Substack

Saturday, March 8, 2008

Paul Krugman on rate cuts

Paul Krugman makes a case for lower rates in the US despite the growing fears that it will generate inflation and fuel moral hazard concerns, with a parable.

He writes,"There’s an old joke that Jacob Frenkel, formerly of Chicago and then the Bank of Israel, used to tell to illustrate the fallacy of thinking that you always have to do the opposite of what caused the initial problem. A driver runs over a pedestrian; he looks back, realizes what he’s done. “I’m so sorry,” he says. “Let me fix the damage.” So he backs up, running over the pedestrian a second time.

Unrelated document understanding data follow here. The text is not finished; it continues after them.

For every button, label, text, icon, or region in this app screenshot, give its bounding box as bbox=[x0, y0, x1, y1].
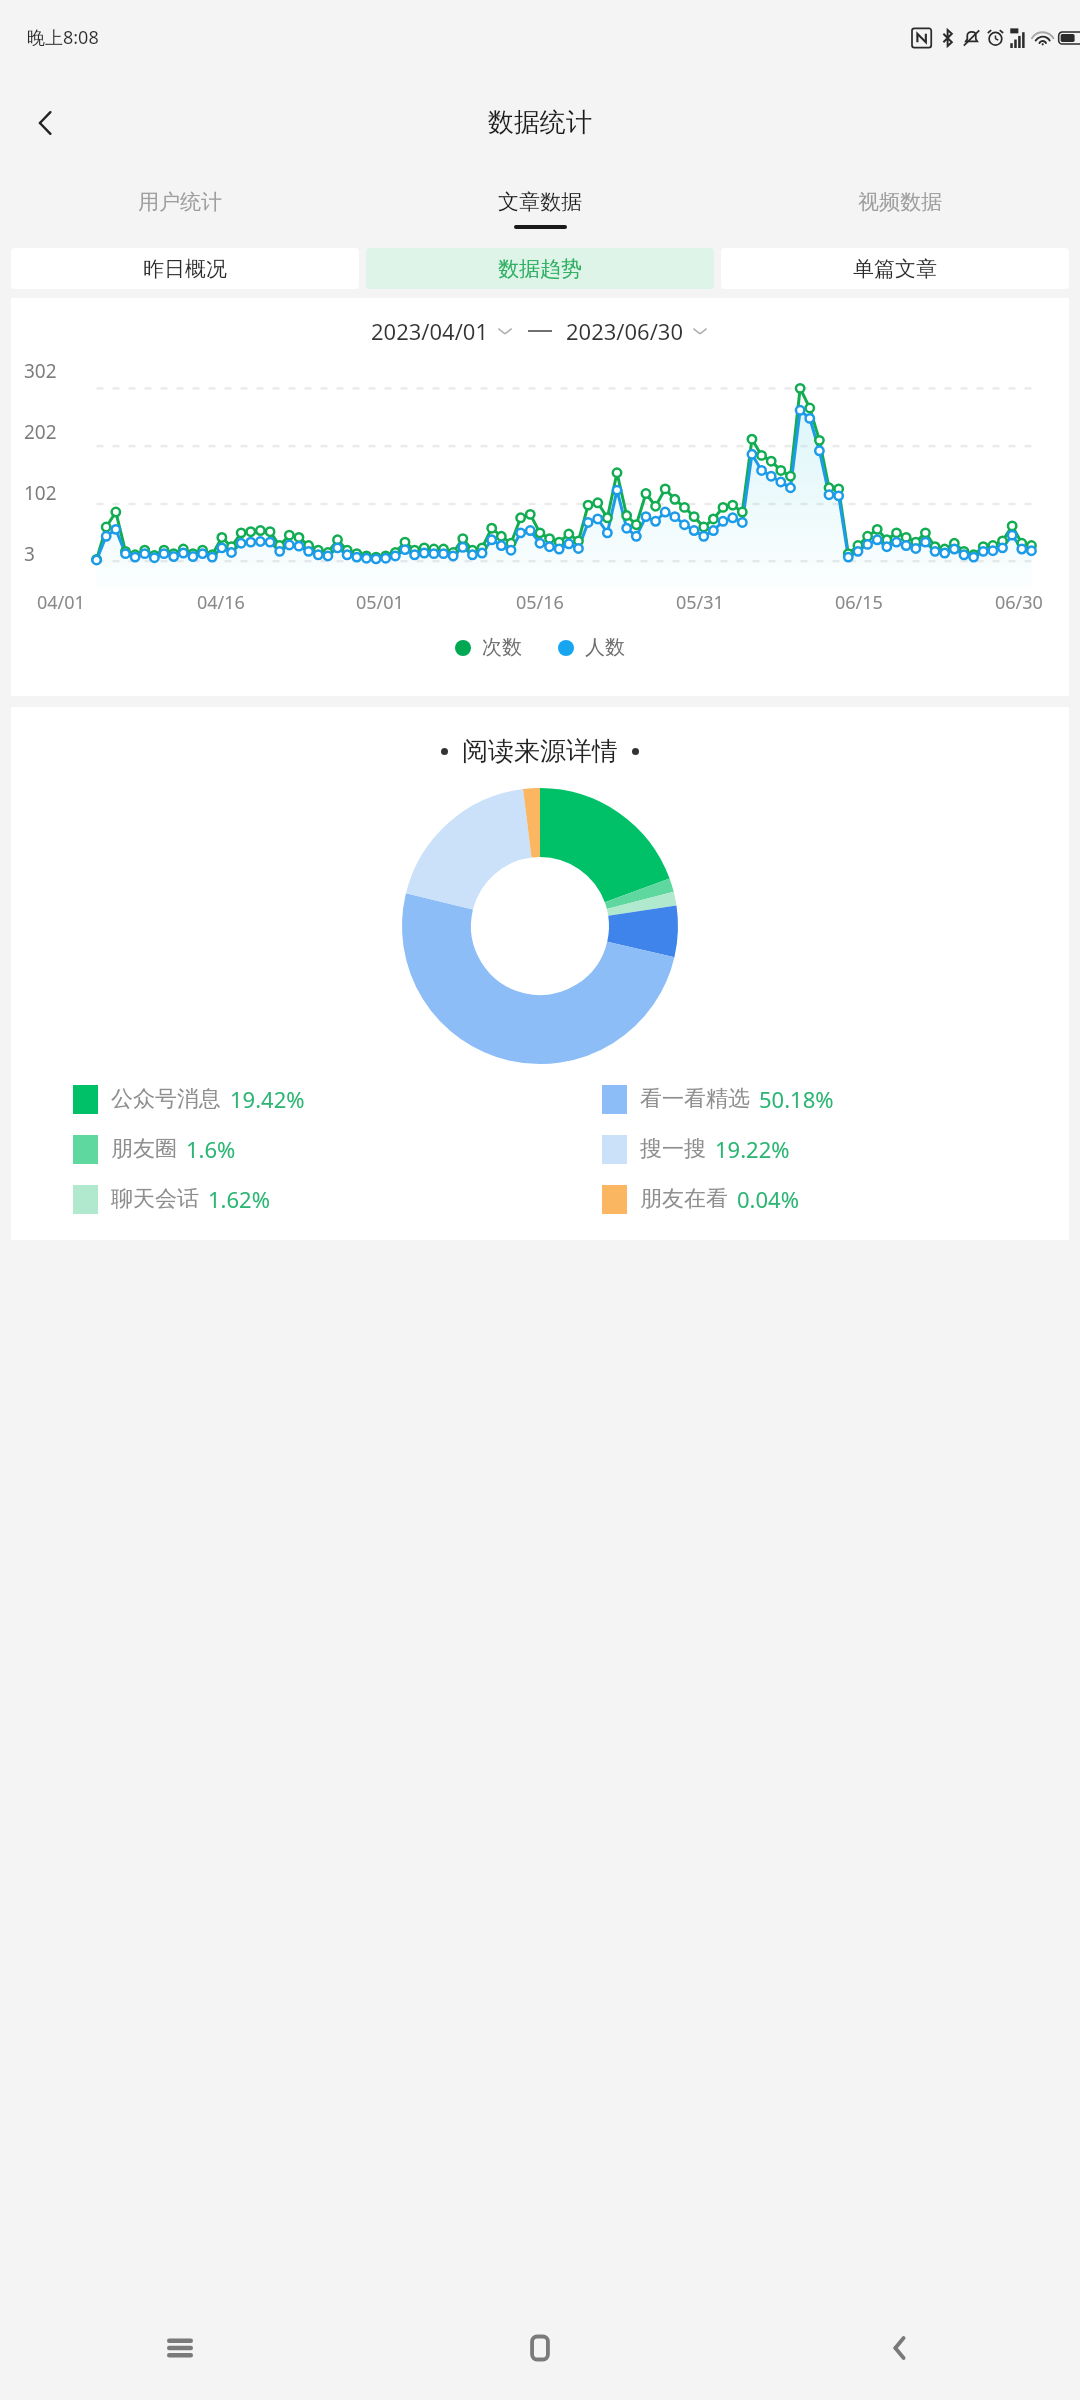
staticText: 昨日概况 bbox=[143, 256, 227, 282]
staticText: 202 bbox=[24, 419, 57, 445]
staticText: 数据统计 bbox=[488, 106, 592, 139]
staticText: 公众号消息 bbox=[111, 1085, 221, 1113]
button[interactable]: 2023/06/30 bbox=[562, 312, 713, 350]
staticText: 04/01 bbox=[37, 590, 85, 615]
staticText: 朋友圈 bbox=[111, 1135, 177, 1163]
button[interactable]: 单篇文章 bbox=[721, 248, 1069, 289]
button[interactable]: 昨日概况 bbox=[11, 248, 359, 289]
button[interactable]: 2023/04/01 bbox=[367, 312, 518, 350]
button[interactable]: 数据趋势 bbox=[366, 248, 714, 289]
button[interactable]: Back bbox=[16, 94, 74, 152]
staticText: 1.62% bbox=[208, 1184, 270, 1214]
button[interactable]: Recents bbox=[0, 2295, 360, 2400]
staticText: 06/30 bbox=[995, 590, 1043, 615]
button[interactable]: 视频数据 bbox=[720, 170, 1080, 248]
staticText: 次数 bbox=[482, 635, 522, 660]
staticText: 阅读来源详情 bbox=[462, 735, 618, 768]
staticText: 102 bbox=[24, 480, 57, 506]
staticText: 朋友在看 bbox=[640, 1185, 728, 1213]
staticText: 06/15 bbox=[835, 590, 883, 615]
staticText: 晚上8:08 bbox=[27, 25, 99, 50]
staticText: 05/16 bbox=[516, 590, 564, 615]
staticText: 19.22% bbox=[715, 1134, 790, 1164]
staticText: 1.6% bbox=[186, 1134, 236, 1164]
staticText: 50.18% bbox=[759, 1084, 834, 1114]
staticText: 04/16 bbox=[197, 590, 245, 615]
staticText: 302 bbox=[24, 358, 57, 384]
button[interactable]: Home bbox=[360, 2295, 720, 2400]
staticText: 用户统计 bbox=[138, 189, 222, 215]
staticText: 2023/06/30 bbox=[566, 316, 684, 346]
staticText: 05/01 bbox=[356, 590, 404, 615]
button[interactable]: Back bbox=[720, 2295, 1080, 2400]
staticText: 视频数据 bbox=[858, 189, 942, 215]
staticText: 单篇文章 bbox=[853, 256, 937, 282]
staticText: 搜一搜 bbox=[640, 1135, 706, 1163]
button[interactable]: 用户统计 bbox=[0, 170, 360, 248]
staticText: 看一看精选 bbox=[640, 1085, 750, 1113]
staticText: 文章数据 bbox=[498, 189, 582, 215]
staticText: 05/31 bbox=[676, 590, 724, 615]
staticText: 人数 bbox=[585, 635, 625, 660]
staticText: 3 bbox=[24, 541, 35, 567]
staticText: 19.42% bbox=[230, 1084, 305, 1114]
staticText: 2023/04/01 bbox=[371, 316, 489, 346]
staticText: 0.04% bbox=[737, 1184, 799, 1214]
staticText: 数据趋势 bbox=[498, 256, 582, 282]
staticText: 聊天会话 bbox=[111, 1185, 199, 1213]
button[interactable]: 文章数据 bbox=[360, 170, 720, 248]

What we have now is a spending slump. It’s the consequence of easy credit that led to reckless spending in the past — but the problem now is how to sustain spending; trying to encourage austerity at this point will just make things even worse. Keep cutting, Ben!"

But the rate cutting prescription can succeed only if it goes hand in hand with tighter regulation of the financial market instruments and participants, especially of banks and institutions like hedge funds and private equity firms, and controls on cross-border capital flows. It should also simultaneously treat the indigestion and paralysis caused by the excesses of irresponsible and greedy borrowers and lenders.

Merely cutting interest rates while ignoring the fundamental problem at hand, is similar to the driver driving away without stopping, at the same speed, leaving the poor victim to succumb to his injuries!